The option could easily have been made to express its meaning as to duration. If it is to be considered as ambiguous, then we may consider what was the understanding or intent of the parties. The attitude of the defendant indicates that she and Dr. Warren thought it began to run on March eighteenth. The letter of March 12, 1927, written by the secretary of the Go-Gas Company to the defendant contains this sentence: “ This option states that we have the privilege of purchasing the above-described property within five years from the date of lease * * *.” This does not necessarily reflect his understanding.
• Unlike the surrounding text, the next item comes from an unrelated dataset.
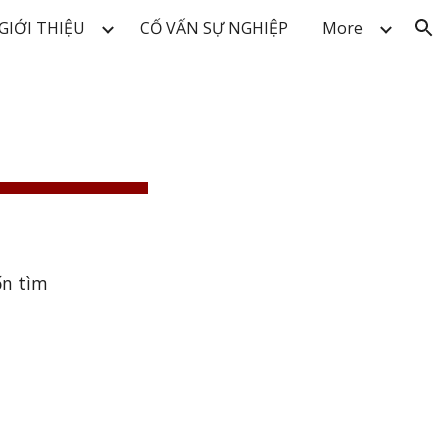
GIỚI THIỆU
CỐ VẤN SỰ NGHIỆP
More
ion
ốn tìm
It may have been written inadvertently or under a misapprehension and I do not attach too much importance to the words, but they may have a slight bearing on the question of what the lease was understood to mean.

The defendant has raised another question. The Consumers Service Station Consolidated was brought into being under a contract called a declaration of trust and existed as a business entity *652calling itself a declaration of trust. It transacted business in the State of New York without having complied with section 15 of the General Corporation Law (added by Laws of 1927, chap. 425). If it is a corporation it is a stock corporation, because it could issue certificates of shares and pay dividends (Gen. Corp. Law, § 3, subd. 2), but I am not prepared to say that it is a corporation within the meaning of section 15. Because it. prescribes ’ a penalty the section cannot be construed to mean more than is expressly stated.

Section 16-g (added by Laws of 1927, chap. 425), cited by the defendant, does not apply because it was not in effect when the lease was made or while it was in the hands of the original lessee. All the succeeding holders have complied with section 15.

Disregarding all other questions raised by the defendant I hold that the option was effective on the day it was executed and not later than March 22, 1922. The plaintiff not having effectively tendered performance within five years of that date has forfeited its rights under the option and is not entitled to the relief demanded. I have signed findings accordingly.